SAMENVATTING UITSPRAAK

Commissie van Beroep
VO
SAMENVATTING
Het beroepschrift is weliswaar buiten de beroepstermijn van zes weken aan de Commissie verzonden,
maar de werknemer heeft binnen deze zes weken wel bij de werkgever bezwaar gemaakt. De
werkgever heeft de werknemer niet gewezen op de beroepsmogelijkheid bij de Commissie van
Beroep. De werkgever had het bezwaar dienen aan te merken als beroepschrift en dienen door te
sturen naar de Commissie. Als datum voor het instellen van het beroep geldt daarom de datum
waarop het bezwaar bij de werkgever is ingediend. Het beroepschrift moet worden aangemerkt als
tijdig ingediend. Het beroep van de werknemer is derhalve ontvankelijk.
De werknemer is sinds 12 oktober 2011 arbeidsongeschikt. De werkgever heeft de
arbeidsovereenkomst met hem opgezegd bij brief van 8 oktober 2013. Op dat moment was de
werknemer echter nog geen twee jaar arbeidsongeschikt zoals artikel 20 sub b Zavo voorschrijft. De
arbeidsovereenkomst is voortijdig opgezegd.

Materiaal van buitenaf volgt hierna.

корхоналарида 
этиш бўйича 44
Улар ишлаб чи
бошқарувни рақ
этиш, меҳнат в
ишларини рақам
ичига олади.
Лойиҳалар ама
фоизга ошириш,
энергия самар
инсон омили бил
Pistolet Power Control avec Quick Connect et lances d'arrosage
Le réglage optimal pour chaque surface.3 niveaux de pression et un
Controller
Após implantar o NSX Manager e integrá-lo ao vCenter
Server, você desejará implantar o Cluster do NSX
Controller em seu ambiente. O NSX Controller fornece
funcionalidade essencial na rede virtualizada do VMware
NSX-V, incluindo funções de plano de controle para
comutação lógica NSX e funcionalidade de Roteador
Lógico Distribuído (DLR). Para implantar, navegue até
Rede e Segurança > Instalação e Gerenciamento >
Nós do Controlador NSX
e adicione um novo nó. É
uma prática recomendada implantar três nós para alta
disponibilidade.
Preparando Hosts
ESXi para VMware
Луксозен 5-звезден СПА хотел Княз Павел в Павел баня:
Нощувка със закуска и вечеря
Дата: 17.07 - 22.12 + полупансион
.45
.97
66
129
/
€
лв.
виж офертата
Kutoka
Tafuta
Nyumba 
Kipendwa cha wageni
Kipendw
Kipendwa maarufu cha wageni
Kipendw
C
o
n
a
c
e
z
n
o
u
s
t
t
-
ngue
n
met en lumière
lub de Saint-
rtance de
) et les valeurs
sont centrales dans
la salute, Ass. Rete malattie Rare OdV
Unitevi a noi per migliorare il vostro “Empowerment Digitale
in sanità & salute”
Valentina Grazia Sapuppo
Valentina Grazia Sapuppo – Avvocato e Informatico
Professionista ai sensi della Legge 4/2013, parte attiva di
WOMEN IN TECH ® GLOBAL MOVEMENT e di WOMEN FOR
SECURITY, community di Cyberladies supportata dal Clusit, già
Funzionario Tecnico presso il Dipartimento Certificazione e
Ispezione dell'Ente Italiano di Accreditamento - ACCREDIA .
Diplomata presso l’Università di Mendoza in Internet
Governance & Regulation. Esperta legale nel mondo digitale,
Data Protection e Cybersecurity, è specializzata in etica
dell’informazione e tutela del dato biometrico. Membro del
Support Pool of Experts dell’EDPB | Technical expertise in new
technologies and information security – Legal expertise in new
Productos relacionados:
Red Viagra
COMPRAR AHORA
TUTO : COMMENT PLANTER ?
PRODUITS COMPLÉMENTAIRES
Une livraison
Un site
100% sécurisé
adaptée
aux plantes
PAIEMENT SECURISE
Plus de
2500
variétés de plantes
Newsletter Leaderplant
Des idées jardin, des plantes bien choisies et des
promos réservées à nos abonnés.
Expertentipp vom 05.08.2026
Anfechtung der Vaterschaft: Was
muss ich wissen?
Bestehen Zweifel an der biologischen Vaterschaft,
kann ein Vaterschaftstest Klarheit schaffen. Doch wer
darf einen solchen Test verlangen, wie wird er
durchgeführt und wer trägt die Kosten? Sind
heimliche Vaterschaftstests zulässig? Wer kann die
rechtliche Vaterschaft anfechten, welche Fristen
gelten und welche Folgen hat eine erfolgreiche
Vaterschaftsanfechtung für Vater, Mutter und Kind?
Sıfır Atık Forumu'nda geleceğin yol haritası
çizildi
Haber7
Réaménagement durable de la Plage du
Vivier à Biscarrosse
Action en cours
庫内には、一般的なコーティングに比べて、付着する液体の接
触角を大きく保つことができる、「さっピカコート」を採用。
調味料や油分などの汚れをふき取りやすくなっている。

Beroep gegrond.
106059
UITSPRAAK
in het geding tussen:
A, wonende te B, appellant, hierna te noemen A
gemachtigde: de heer R.E. Reinders
en
het College van Bestuur van C, gevestigd te D, verweerder, hierna te noemen de werkgever
1.
VERLOOP VAN DE PROCEDURE
Bij beroepschrift met bijlagen van 18 november 2013, ingekomen op 26 november 2013 en aangevuld
op 5 december 2013, heeft A beroep ingesteld tegen de beslissing van de werkgever van 8 oktober
2013 om hem op grond van artikel 9.a.5 lid 5 cao vo en artikel 20 Ziekte en
Arbeidsongeschiktheidsregeling voortgezet onderwijs (Zavo), wegens arbeidsongeschiktheid, te
ontslaan per 1 februari 2014.
De werkgever heeft een verweerschrift met bijlagen ingediend, ingekomen op 24 januari 2014.
Wegens verhindering eerst aan de zijde van appellant en later aan de zijde van de werkgever vond de
mondelinge behandeling van het beroep op 6 februari en 3 maart 2014 geen doorgang. De
mondelinge behandeling van het beroep vond vervolgens plaats op 20 maart 2014 te Utrecht.
A verscheen in persoon en werd bijgestaan door zijn gemachtigde.
De werkgever werd vertegenwoordigd door E, rector van F, G, HRM consultant C en H,
personeelsadviseur F.
2.
DE FEITEN
106059/uitspraak d.d. 28 april 2014
Pagina 1 van 4
Commissie van Beroep
VO
A, geboren 17 oktober 1975, is sinds 29 oktober 2007 als docent Economie en Aardrijkskunde
werkzaam bij C in een vast dienstverband met een betrekkingsomvang van 0,5200 fte. Op de
arbeidsverhouding is van toepassing de cao vo.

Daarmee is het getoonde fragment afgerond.